Just some simple examples you can play with it online here.
w`
main,
style ${'nav { position: sticky; top: 0 }'}
nav ${{class:'menubar'}} ${{background: 'purple'}}.
header ${{class:'banner'}}.
article ${{class:'feature-box'}},
ul,
li aside,
h1 ${"A stunning feature"}.
h2 ${"Amazing byline of the feature"}.
.
li aside,
h1 ${"A stunning feature"}.
h2 ${"Amazing byline of the feature"}.
.
li aside,
h1 ${"A stunning feature"}.
h2 ${"Amazing byline of the feature"}.
.
.
.
article ${{class:'social-proof'}},
ul,
li aside,
h1 ${"A fawning testimonial"}.
h2 ${"Some Jerk paid to say nice things"}.
.
li aside,
h1 ${"A fawning testimonial"}.
h2 ${"Some Jerk paid to say nice things"}..
li aside,
h1 ${"A fawning testimonial"}.
h2 ${"Some Jerk paid to say nice things"}..
.
.
article ${{class:'cta plan-chooser'}},
ul,
li aside,
h1 ${"Free tier"}.
h2 ${"THis one is for penniless losers"}..
li aside,
h1 ${"Reccomended options"}
h2 ${"You'll subsidize the free tier"}..
li aside,
h1 ${"Enterprise jerks"}.
h2 ${"You'll pay us more than we need"}..
.
p ${"You only got one shot at this"} button ${"Purchase something now!"}.
.
footer ${{class:'meaningless-legaleze'}},
ul,
li a ${{innerText: "Some link you'll never be able to contact us by", href:"#go-die"}}.
li a ${{innerText: "Some link you'll never be able to contact us by", href:"#go-die"}}.
li a ${{innerText: "Some link you'll never be able to contact us by", href:"#go-die"}}.
li a ${{innerText: "Some link you'll never be able to contact us by", href:"#go-die"}}.
li a ${{innerText: "Some link you'll never be able to contact us by", href:"#go-die"}}.
li a ${{innerText: "Some link you'll never be able to contact us by", href:"#go-die"}}.
.
.
`(document.body);
$ npm i bepis
- Use template literals tagged with
w
- Use ',' operator to save an insertion point
- Use '.' operator to load an insertion point
- After a tag path the first parameter is the content (string or Element properties object)
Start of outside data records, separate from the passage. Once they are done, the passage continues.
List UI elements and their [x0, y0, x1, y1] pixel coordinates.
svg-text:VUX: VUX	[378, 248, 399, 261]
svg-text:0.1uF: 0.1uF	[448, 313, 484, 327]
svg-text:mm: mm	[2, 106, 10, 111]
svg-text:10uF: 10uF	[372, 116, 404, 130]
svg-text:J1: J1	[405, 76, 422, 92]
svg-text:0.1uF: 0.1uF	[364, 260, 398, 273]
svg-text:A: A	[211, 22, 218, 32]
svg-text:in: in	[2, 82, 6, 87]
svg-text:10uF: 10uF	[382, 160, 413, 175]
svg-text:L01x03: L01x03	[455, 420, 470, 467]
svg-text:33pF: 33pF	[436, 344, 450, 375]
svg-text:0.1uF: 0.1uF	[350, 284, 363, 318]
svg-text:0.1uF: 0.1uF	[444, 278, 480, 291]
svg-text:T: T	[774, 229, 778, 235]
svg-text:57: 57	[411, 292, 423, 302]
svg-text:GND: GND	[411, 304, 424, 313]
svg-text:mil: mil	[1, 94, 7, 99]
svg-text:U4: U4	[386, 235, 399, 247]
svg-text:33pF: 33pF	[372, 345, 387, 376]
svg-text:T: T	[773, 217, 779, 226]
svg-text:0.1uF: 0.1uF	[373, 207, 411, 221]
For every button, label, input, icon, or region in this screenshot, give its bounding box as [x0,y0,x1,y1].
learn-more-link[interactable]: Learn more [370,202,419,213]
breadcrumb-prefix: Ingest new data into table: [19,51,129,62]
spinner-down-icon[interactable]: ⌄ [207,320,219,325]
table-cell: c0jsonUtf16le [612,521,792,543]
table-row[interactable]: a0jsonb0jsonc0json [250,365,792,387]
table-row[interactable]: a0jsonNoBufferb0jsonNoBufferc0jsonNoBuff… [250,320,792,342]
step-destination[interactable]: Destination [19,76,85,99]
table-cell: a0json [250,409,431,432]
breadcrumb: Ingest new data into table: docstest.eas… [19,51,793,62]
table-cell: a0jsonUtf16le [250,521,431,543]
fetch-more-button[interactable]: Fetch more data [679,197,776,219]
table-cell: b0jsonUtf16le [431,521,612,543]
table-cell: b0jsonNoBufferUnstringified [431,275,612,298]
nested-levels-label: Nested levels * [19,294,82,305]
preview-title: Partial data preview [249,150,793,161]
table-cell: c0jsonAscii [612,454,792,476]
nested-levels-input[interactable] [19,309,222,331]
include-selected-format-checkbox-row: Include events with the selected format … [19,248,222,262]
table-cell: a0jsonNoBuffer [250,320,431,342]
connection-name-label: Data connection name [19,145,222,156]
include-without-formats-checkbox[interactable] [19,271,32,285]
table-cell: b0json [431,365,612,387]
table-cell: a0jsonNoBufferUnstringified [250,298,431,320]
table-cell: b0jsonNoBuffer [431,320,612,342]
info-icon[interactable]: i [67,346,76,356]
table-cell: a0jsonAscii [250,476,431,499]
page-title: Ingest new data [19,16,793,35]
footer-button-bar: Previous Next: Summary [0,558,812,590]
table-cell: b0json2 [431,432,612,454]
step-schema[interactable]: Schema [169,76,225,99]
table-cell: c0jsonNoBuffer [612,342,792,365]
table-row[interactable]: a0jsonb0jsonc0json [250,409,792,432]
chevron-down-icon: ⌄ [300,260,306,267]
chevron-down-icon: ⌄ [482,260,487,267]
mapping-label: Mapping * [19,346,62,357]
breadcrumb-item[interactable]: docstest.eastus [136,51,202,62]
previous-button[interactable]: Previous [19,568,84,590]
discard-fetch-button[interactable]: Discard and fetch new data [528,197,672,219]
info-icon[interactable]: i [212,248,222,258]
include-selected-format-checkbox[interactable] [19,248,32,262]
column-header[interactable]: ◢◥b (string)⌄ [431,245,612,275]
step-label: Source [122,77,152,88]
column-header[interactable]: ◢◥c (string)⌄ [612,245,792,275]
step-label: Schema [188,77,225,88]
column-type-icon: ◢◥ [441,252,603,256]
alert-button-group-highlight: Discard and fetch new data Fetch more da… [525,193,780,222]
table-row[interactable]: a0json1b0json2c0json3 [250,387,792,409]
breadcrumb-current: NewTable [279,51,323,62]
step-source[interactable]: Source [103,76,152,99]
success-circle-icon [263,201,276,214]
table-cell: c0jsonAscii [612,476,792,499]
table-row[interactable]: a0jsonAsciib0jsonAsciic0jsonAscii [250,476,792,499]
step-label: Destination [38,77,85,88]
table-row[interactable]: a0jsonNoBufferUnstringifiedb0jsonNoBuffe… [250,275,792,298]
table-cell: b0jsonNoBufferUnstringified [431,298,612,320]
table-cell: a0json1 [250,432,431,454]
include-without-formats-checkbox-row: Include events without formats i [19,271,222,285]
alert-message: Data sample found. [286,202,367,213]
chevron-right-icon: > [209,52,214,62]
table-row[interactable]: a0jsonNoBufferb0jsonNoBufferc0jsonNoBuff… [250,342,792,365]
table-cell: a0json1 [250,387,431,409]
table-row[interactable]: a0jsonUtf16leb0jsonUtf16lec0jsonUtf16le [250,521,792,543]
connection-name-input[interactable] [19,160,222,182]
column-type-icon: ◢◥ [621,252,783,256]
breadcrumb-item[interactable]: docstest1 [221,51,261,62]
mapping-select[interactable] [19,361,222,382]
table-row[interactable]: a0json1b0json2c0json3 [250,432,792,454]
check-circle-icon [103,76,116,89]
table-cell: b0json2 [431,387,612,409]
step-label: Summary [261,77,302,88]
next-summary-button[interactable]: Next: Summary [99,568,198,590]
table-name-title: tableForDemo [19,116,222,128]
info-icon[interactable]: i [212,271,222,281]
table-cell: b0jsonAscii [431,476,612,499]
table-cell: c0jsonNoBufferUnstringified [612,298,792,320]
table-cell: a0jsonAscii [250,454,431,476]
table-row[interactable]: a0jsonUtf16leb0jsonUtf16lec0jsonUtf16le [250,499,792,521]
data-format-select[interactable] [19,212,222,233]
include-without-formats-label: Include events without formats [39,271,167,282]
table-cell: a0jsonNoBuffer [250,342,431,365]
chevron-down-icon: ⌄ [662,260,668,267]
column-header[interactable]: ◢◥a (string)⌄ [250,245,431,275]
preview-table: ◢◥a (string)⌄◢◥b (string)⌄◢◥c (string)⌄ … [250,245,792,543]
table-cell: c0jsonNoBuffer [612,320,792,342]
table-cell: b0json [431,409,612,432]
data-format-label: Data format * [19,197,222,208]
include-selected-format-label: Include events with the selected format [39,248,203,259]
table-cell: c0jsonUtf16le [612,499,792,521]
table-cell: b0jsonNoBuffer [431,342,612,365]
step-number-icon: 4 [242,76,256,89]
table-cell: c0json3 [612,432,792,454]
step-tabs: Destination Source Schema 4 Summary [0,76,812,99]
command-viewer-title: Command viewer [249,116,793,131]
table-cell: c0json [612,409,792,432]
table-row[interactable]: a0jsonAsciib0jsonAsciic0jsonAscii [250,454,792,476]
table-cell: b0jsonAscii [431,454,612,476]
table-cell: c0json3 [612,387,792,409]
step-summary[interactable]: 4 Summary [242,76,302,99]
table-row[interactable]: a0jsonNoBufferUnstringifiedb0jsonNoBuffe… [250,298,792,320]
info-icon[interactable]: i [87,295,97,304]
- After a tag path the second parameter is the style (inline style object scoped to that element)
- A tagged template literal returns an insertion function. Call that function with the Element you want to append this markup to.
- Whitespace in the template literal has no special meaning and, except to separate tags, is ignored.
- If you want to use the style parameter, but not the content parameter you need to put a null or undefined in the content parameter. I do this in the examples by using a variable set to null.
I don't know. I didn't search any "prior art." Let me know how I reinvented this beautiful wheel by opening a PR request.